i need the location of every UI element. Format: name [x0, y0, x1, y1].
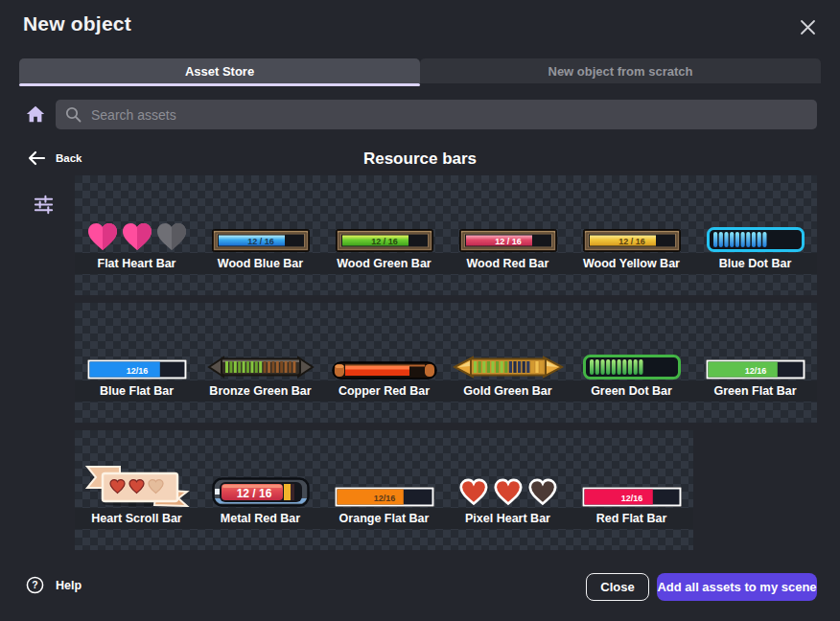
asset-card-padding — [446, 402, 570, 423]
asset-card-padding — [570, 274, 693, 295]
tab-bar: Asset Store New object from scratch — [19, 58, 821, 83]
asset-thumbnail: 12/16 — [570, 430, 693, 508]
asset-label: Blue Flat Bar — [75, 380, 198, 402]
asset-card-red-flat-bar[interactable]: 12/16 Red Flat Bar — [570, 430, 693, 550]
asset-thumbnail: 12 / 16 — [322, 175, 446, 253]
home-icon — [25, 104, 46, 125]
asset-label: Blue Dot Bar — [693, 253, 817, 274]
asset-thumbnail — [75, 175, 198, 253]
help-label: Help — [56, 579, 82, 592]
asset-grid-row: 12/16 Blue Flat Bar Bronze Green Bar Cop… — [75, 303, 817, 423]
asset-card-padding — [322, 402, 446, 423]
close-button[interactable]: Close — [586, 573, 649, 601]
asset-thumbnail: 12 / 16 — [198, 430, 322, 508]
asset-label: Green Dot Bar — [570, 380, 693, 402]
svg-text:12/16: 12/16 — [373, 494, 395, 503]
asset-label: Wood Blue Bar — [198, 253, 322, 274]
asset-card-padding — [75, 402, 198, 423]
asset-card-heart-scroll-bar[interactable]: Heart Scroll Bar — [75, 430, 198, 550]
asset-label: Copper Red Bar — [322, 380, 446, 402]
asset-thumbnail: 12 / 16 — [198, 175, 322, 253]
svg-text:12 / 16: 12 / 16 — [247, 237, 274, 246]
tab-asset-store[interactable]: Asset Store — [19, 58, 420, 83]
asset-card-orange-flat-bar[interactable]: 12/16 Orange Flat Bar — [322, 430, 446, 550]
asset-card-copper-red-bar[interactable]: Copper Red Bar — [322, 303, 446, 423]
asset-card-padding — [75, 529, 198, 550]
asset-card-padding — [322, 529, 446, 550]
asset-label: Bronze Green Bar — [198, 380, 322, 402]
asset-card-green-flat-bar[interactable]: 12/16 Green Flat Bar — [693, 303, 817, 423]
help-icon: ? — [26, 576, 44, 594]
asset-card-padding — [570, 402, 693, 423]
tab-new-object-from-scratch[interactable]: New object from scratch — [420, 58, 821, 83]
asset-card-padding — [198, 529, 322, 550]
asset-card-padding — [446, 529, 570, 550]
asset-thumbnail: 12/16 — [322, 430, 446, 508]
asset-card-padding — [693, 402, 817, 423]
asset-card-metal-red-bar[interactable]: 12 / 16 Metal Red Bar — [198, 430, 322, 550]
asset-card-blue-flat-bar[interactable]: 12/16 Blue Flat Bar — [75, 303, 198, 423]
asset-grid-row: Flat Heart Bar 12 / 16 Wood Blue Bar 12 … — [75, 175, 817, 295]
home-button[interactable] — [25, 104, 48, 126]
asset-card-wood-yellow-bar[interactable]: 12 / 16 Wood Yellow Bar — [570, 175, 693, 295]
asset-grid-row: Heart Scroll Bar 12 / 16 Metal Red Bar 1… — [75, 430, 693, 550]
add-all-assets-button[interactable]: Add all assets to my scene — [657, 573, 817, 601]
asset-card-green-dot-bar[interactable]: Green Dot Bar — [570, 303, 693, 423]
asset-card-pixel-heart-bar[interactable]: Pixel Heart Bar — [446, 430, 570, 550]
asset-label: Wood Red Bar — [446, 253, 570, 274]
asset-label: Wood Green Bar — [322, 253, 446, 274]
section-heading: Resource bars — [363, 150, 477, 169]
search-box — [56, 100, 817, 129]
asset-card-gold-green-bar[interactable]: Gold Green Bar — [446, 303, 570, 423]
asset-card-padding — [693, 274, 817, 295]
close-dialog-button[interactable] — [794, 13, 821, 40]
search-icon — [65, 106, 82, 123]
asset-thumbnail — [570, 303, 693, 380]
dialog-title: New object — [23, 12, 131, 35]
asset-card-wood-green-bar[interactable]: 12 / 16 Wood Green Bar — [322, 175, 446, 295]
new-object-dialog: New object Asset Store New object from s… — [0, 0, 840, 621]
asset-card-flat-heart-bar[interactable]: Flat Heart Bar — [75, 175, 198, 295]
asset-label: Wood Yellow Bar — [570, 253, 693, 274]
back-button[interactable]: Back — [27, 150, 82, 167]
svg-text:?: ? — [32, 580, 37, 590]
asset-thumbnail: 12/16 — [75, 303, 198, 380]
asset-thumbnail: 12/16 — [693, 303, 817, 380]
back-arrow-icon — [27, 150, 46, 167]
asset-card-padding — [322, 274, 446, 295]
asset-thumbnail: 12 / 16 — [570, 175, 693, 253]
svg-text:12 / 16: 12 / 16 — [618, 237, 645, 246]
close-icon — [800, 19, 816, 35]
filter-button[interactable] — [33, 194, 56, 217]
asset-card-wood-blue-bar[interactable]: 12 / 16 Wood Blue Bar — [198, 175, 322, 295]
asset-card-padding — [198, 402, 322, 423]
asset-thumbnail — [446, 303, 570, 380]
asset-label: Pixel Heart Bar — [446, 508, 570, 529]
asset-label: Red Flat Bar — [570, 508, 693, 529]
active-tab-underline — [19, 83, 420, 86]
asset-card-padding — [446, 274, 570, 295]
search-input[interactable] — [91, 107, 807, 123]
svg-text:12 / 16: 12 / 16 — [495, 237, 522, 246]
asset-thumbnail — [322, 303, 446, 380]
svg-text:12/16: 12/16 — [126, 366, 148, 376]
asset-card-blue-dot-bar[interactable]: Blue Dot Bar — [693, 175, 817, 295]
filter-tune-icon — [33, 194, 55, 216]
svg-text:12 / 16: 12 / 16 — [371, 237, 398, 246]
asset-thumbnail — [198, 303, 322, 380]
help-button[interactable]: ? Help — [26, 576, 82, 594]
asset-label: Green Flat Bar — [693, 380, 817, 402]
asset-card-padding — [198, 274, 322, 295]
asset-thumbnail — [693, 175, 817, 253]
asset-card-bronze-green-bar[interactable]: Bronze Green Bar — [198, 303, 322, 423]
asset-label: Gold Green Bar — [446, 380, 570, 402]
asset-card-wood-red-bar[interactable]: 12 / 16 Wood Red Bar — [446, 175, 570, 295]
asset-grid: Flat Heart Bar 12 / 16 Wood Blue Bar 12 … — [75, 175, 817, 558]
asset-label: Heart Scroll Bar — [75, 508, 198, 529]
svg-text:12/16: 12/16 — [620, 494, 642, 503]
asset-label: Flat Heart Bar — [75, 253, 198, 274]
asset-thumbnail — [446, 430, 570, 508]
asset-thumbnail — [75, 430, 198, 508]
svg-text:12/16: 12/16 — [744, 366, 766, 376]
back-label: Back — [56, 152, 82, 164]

WHAT TO PRODUCE
Drop the pictures; repeat each entry above exactly.

SOLUTION TO THIS TASK
i need the location of every UI element. Format: name [x0, y0, x1, y1].
asset-card-padding — [446, 402, 570, 423]
asset-card-padding — [570, 274, 693, 295]
tab-bar: Asset Store New object from scratch — [19, 58, 821, 83]
asset-thumbnail: 12/16 — [570, 430, 693, 508]
asset-label: Blue Flat Bar — [75, 380, 198, 402]
asset-card-red-flat-bar[interactable]: 12/16 Red Flat Bar — [570, 430, 693, 550]
asset-thumbnail: 12 / 16 — [322, 175, 446, 253]
home-icon — [25, 104, 46, 125]
asset-label: Blue Dot Bar — [693, 253, 817, 274]
asset-thumbnail — [75, 175, 198, 253]
help-label: Help — [56, 579, 82, 592]
asset-grid-row: 12/16 Blue Flat Bar Bronze Green Bar Cop… — [75, 303, 817, 423]
asset-card-padding — [322, 402, 446, 423]
close-button[interactable]: Close — [586, 573, 649, 601]
asset-thumbnail: 12 / 16 — [198, 430, 322, 508]
asset-label: Green Dot Bar — [570, 380, 693, 402]
svg-text:12/16: 12/16 — [373, 494, 395, 503]
asset-label: Wood Blue Bar — [198, 253, 322, 274]
asset-card-padding — [75, 402, 198, 423]
asset-card-heart-scroll-bar[interactable]: Heart Scroll Bar — [75, 430, 198, 550]
asset-label: Copper Red Bar — [322, 380, 446, 402]
asset-thumbnail: 12 / 16 — [198, 175, 322, 253]
svg-text:12 / 16: 12 / 16 — [247, 237, 274, 246]
tab-asset-store[interactable]: Asset Store — [19, 58, 420, 83]
asset-card-orange-flat-bar[interactable]: 12/16 Orange Flat Bar — [322, 430, 446, 550]
asset-card-copper-red-bar[interactable]: Copper Red Bar — [322, 303, 446, 423]
asset-card-padding — [75, 529, 198, 550]
asset-card-padding — [322, 529, 446, 550]
asset-label: Bronze Green Bar — [198, 380, 322, 402]
asset-card-green-flat-bar[interactable]: 12/16 Green Flat Bar — [693, 303, 817, 423]
help-icon: ? — [26, 576, 44, 594]
asset-card-padding — [570, 402, 693, 423]
tab-new-object-from-scratch[interactable]: New object from scratch — [420, 58, 821, 83]
asset-card-padding — [198, 529, 322, 550]
asset-card-padding — [446, 529, 570, 550]
asset-thumbnail: 12/16 — [322, 430, 446, 508]
asset-card-padding — [693, 402, 817, 423]
asset-card-metal-red-bar[interactable]: 12 / 16 Metal Red Bar — [198, 430, 322, 550]
asset-card-blue-flat-bar[interactable]: 12/16 Blue Flat Bar — [75, 303, 198, 423]
asset-grid-row: Flat Heart Bar 12 / 16 Wood Blue Bar 12 … — [75, 175, 817, 295]
home-button[interactable] — [25, 104, 48, 126]
asset-card-wood-yellow-bar[interactable]: 12 / 16 Wood Yellow Bar — [570, 175, 693, 295]
asset-grid-row: Heart Scroll Bar 12 / 16 Metal Red Bar 1… — [75, 430, 693, 550]
add-all-assets-button[interactable]: Add all assets to my scene — [657, 573, 817, 601]
asset-card-green-dot-bar[interactable]: Green Dot Bar — [570, 303, 693, 423]
asset-card-pixel-heart-bar[interactable]: Pixel Heart Bar — [446, 430, 570, 550]
asset-label: Wood Red Bar — [446, 253, 570, 274]
asset-label: Wood Green Bar — [322, 253, 446, 274]
section-heading: Resource bars — [363, 150, 477, 169]
search-box — [56, 100, 817, 129]
asset-card-gold-green-bar[interactable]: Gold Green Bar — [446, 303, 570, 423]
asset-card-padding — [693, 274, 817, 295]
close-dialog-button[interactable] — [794, 13, 821, 40]
search-icon — [65, 106, 82, 123]
asset-thumbnail — [570, 303, 693, 380]
dialog-title: New object — [23, 12, 131, 35]
asset-card-wood-green-bar[interactable]: 12 / 16 Wood Green Bar — [322, 175, 446, 295]
new-object-dialog: New object Asset Store New object from s… — [0, 0, 840, 621]
asset-card-flat-heart-bar[interactable]: Flat Heart Bar — [75, 175, 198, 295]
asset-label: Wood Yellow Bar — [570, 253, 693, 274]
back-button[interactable]: Back — [27, 150, 82, 167]
svg-text:?: ? — [32, 580, 37, 590]
asset-thumbnail: 12/16 — [75, 303, 198, 380]
asset-thumbnail: 12/16 — [693, 303, 817, 380]
back-arrow-icon — [27, 150, 46, 167]
asset-card-padding — [322, 274, 446, 295]
asset-thumbnail: 12 / 16 — [570, 175, 693, 253]
svg-text:12 / 16: 12 / 16 — [618, 237, 645, 246]
close-icon — [800, 19, 816, 35]
filter-button[interactable] — [33, 194, 56, 217]
asset-card-wood-blue-bar[interactable]: 12 / 16 Wood Blue Bar — [198, 175, 322, 295]
asset-card-padding — [198, 402, 322, 423]
asset-thumbnail — [446, 303, 570, 380]
asset-label: Pixel Heart Bar — [446, 508, 570, 529]
asset-label: Red Flat Bar — [570, 508, 693, 529]
active-tab-underline — [19, 83, 420, 86]
asset-card-padding — [446, 274, 570, 295]
search-input[interactable] — [91, 107, 807, 123]
svg-text:12 / 16: 12 / 16 — [495, 237, 522, 246]
asset-thumbnail — [322, 303, 446, 380]
svg-text:12/16: 12/16 — [126, 366, 148, 376]
asset-card-blue-dot-bar[interactable]: Blue Dot Bar — [693, 175, 817, 295]
filter-tune-icon — [33, 194, 55, 216]
svg-text:12 / 16: 12 / 16 — [371, 237, 398, 246]
asset-thumbnail — [198, 303, 322, 380]
help-button[interactable]: ? Help — [26, 576, 82, 594]
asset-label: Green Flat Bar — [693, 380, 817, 402]
asset-card-padding — [198, 274, 322, 295]
asset-thumbnail — [693, 175, 817, 253]
asset-card-bronze-green-bar[interactable]: Bronze Green Bar — [198, 303, 322, 423]
asset-label: Gold Green Bar — [446, 380, 570, 402]
asset-card-wood-red-bar[interactable]: 12 / 16 Wood Red Bar — [446, 175, 570, 295]
asset-grid: Flat Heart Bar 12 / 16 Wood Blue Bar 12 … — [75, 175, 817, 558]
asset-label: Heart Scroll Bar — [75, 508, 198, 529]
svg-text:12/16: 12/16 — [620, 494, 642, 503]
asset-label: Flat Heart Bar — [75, 253, 198, 274]
asset-thumbnail — [446, 430, 570, 508]
asset-thumbnail — [75, 430, 198, 508]
svg-text:12/16: 12/16 — [744, 366, 766, 376]
back-label: Back — [56, 152, 82, 164]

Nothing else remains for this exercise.